- Required work:
Write out the data below in full. Keep it exact.

[Extracted page text data]
--- START ---

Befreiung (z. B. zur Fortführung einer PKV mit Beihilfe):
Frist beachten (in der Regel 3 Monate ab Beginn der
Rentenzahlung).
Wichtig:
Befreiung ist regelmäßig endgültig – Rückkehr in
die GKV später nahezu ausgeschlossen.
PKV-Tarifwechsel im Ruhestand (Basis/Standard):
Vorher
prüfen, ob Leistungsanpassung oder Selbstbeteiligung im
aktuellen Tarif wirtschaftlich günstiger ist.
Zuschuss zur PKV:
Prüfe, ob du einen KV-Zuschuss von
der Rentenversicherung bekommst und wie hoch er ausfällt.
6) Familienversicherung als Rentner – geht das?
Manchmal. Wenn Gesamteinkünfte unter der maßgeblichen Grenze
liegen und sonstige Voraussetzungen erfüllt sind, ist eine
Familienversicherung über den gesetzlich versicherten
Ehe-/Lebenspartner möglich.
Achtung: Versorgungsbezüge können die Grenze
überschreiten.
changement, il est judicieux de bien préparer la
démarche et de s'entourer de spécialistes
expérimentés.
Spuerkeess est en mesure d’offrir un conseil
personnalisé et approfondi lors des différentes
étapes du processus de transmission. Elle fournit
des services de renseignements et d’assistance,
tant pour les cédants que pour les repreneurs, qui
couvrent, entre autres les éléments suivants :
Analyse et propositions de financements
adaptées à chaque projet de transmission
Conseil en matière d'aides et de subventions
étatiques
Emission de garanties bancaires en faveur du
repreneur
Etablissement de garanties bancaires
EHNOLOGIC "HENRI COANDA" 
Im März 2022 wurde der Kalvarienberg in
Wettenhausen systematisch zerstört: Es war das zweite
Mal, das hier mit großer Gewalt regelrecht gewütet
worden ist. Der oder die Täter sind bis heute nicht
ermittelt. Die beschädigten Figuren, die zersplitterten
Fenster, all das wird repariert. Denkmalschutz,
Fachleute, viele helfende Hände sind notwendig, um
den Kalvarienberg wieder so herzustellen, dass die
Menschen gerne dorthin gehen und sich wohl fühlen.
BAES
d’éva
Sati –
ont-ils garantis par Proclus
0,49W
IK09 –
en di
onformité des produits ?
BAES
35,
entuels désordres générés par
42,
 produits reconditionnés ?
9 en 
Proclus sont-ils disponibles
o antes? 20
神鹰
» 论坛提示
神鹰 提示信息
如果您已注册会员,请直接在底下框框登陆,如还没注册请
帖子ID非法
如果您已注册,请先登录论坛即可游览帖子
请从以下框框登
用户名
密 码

--- END ---

- The completed task:
Befreiung (z. B. zur Fortführung einer PKV mit Beihilfe):
Frist beachten (in der Regel 3 Monate ab Beginn der
Rentenzahlung).
Wichtig:
Befreiung ist regelmäßig endgültig – Rückkehr in
die GKV später nahezu ausgeschlossen.
PKV-Tarifwechsel im Ruhestand (Basis/Standard):
Vorher
prüfen, ob Leistungsanpassung oder Selbstbeteiligung im
aktuellen Tarif wirtschaftlich günstiger ist.
Zuschuss zur PKV:
Prüfe, ob du einen KV-Zuschuss von
der Rentenversicherung bekommst und wie hoch er ausfällt.
6) Familienversicherung als Rentner – geht das?
Manchmal. Wenn Gesamteinkünfte unter der maßgeblichen Grenze
liegen und sonstige Voraussetzungen erfüllt sind, ist eine
Familienversicherung über den gesetzlich versicherten
Ehe-/Lebenspartner möglich.
Achtung: Versorgungsbezüge können die Grenze
überschreiten.
changement, il est judicieux de bien préparer la
démarche et de s'entourer de spécialistes
expérimentés.
Spuerkeess est en mesure d’offrir un conseil
personnalisé et approfondi lors des différentes
étapes du processus de transmission. Elle fournit
des services de renseignements et d’assistance,
tant pour les cédants que pour les repreneurs, qui
couvrent, entre autres les éléments suivants :
Analyse et propositions de financements
adaptées à chaque projet de transmission
Conseil en matière d'aides et de subventions
étatiques
Emission de garanties bancaires en faveur du
repreneur
Etablissement de garanties bancaires
EHNOLOGIC "HENRI COANDA" 
Im März 2022 wurde der Kalvarienberg in
Wettenhausen systematisch zerstört: Es war das zweite
Mal, das hier mit großer Gewalt regelrecht gewütet
worden ist. Der oder die Täter sind bis heute nicht
ermittelt. Die beschädigten Figuren, die zersplitterten
Fenster, all das wird repariert. Denkmalschutz,
Fachleute, viele helfende Hände sind notwendig, um
den Kalvarienberg wieder so herzustellen, dass die
Menschen gerne dorthin gehen und sich wohl fühlen.
BAES
d’éva
Sati –
ont-ils garantis par Proclus
0,49W
IK09 –
en di
onformité des produits ?
BAES
35,
entuels désordres générés par
42,
 produits reconditionnés ?
9 en 
Proclus sont-ils disponibles
o antes? 20
神鹰
» 论坛提示
神鹰 提示信息
如果您已注册会员,请直接在底下框框登陆,如还没注册请
帖子ID非法
如果您已注册,请先登录论坛即可游览帖子
请从以下框框登
用户名
密 码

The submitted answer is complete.